Personal Investor: Is your RRSP a tax trap?
Canadians love registered retirement savings plans (RRSPs) because they can deduct their contributions from their taxable income in any given year.
Governments really love RRSPs because they can delay that tax charge until the contribution grows over the years, and tax the entire amount when it is withdrawn. Outside of an RRSP, only half of the gains on stocks are taxed and dividends can generate a tax credit. Inside an RRSP they are fully taxed.
Having too much money in an RRSP is a good problem to have but withdrawing too much could put you in a tax bracket equal to, or higher than, the tax bracket when you contributed. Even worse, as of this year any income over $75,000 will result in an Old Age Security (OAS) clawback.
One tax-saving option is to take less out of your RRSP but by the time Canadians turn 71 years old, they are forced to convert their RRSPs into a registered retirement income fund. A RIFF is just a new name for your existing RRSP – same tax shelter, same holdings - but instead of money going in, money comes out.
Another big difference is RRIF holders are required with withdraw minimum amounts based on the total amount in the fund and their age, or their spouse’s age. If those amounts are too high, much of the retirement money you saved and risked over all those years will go to the government.

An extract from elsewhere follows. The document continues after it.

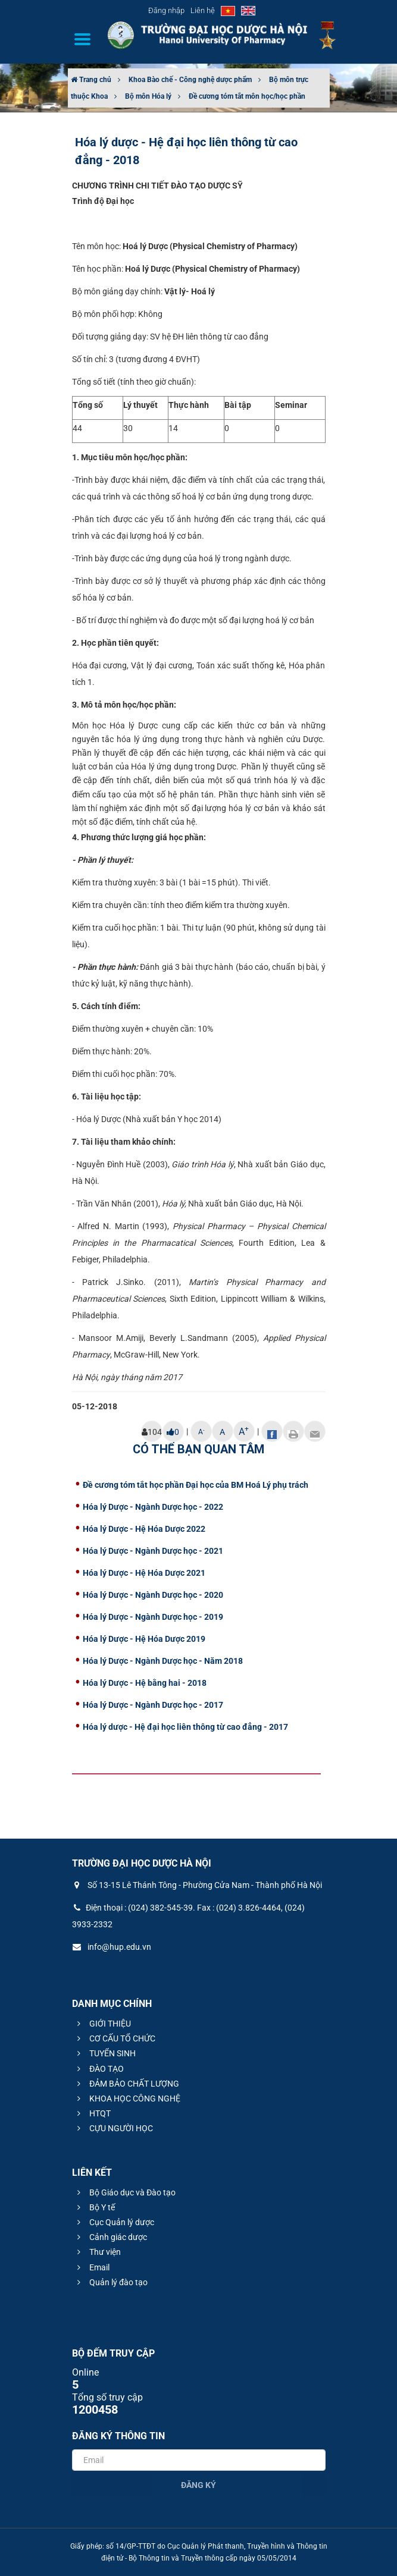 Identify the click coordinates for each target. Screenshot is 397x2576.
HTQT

There are ways to avoid having too much money in your RRSP before it’s too late. One includes diverting contributions to your tax free savings account. There’s no tax break on a TFSA contribution but you are never taxed on withdrawals. You can withdraw from your RRSP in a lower tax bracket and top it up with your untaxed TFSA.
High-income spouses can also contribute to a spousal RRSP in the name of a low-income spouse – and shift retirement income to the lower tax bracket.
In retirement, spouses can split pension income and homeowners have the options of drawing tax-free income from a reverse mortgage or home equity line of credit.